Разумеется, в таких условиях запретить снос зданий через суд было практически невозможно. Как пример: баня Лебедева напротив тюрьмы на Арцыбушевской – до свидания, нету ее. Теперь там 25-этажный дом стоит.
Причем важно понимать, что нельзя делить дома на интересные (вроде дома Маштакова, дома Поплавского у Драмтеатра) и неинтересные. Все типы зданий абсолютно необходимы к отражению. Крестьянских домов, на самом деле, всего несколько типов существует, в этом случае уже должно возникать осознание того, что особенную ценность представляют элементы узоров, декора.
— Что в этой ситуации можно и нужно делать всем заинтересованным в сохранении деревянной Самары?
— Лучшая молитва — это пример. Создание прецедентов – лучшее, что может быть. Ну и, конечно, просвещение. Пусть кажется, что это не слишком эффективно, на самом деле это самая эффективная вещь. Выход в публичную плоскость, обсуждение проблемы – гиперважная вещь, которая откладывает отпечаток, пусть и не сразу, но лет через 5-7 это начнет считываться как неотъемлемая тематическая часть инфополя.

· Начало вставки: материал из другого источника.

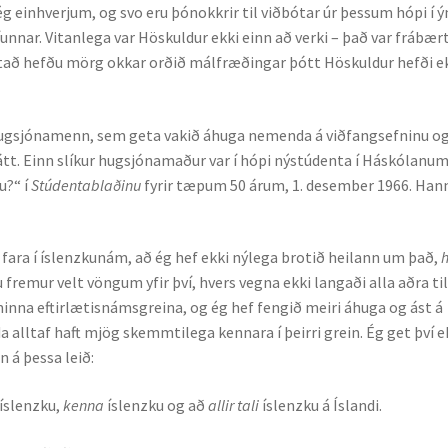
 ég einhverjum, og svo eru þónokkrir til við­bótar úr þess­um hópi í 
ar. Vitanlega var Hösk­uldur ekki einn að verki – það var frábær
vitað hefðu mörg okk­ar orðið málfræðingar þótt Höskuldur hefði e
hugsjónamenn, sem geta vakið áhuga nem­enda á viðfangsefninu o
tt. Einn slíkur hug­sjónamaður var í hópi nýstúdenta í Háskólanu
u?“ í
Stúdentablaðinu
fyrir tæpum 50 árum, 1. desember 1966. Han
ð fara í íslenzkunám, að ég hef ekki nýlega brotið heilann um það,
h
 fremur velt vöngum yfir því, hvers vegna ekki langaði alla aðra ti
minna eftirlætisnámsgreina, og ég hef fengið meiri áhuga og ást á
 alltaf haft mjög skemmti­lega kennara í þeirri grein. Ég get því e
n á þessa leið:
 íslenzku,
kenna
íslenzku og að
allir tali
íslenzku á Íslandi.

— Через 5-7 лет еще не поздно будет?
— Может быть уже поздно. Сейчас я считаю, что необходимо хотя бы небольшую часть зоны деревянной застройки обозначить либо как музей-заповедник, либо как зону, свободную от притязаний нового строительства. Необходимо получить некоторую политическую поддержку на сей счет, так как в рамках подготовки к чемпионату мира город категорически нуждается в темах, связанных с туризмом. Город должен быть интересен приезжим. И явно, деревянное зодчество Самары будет интересней туристам, чем новая застройка микрорайонного типа, спроектированная неграмотными архитекторами, согласованная с нарушениями законодательства и построенная кривыми руками.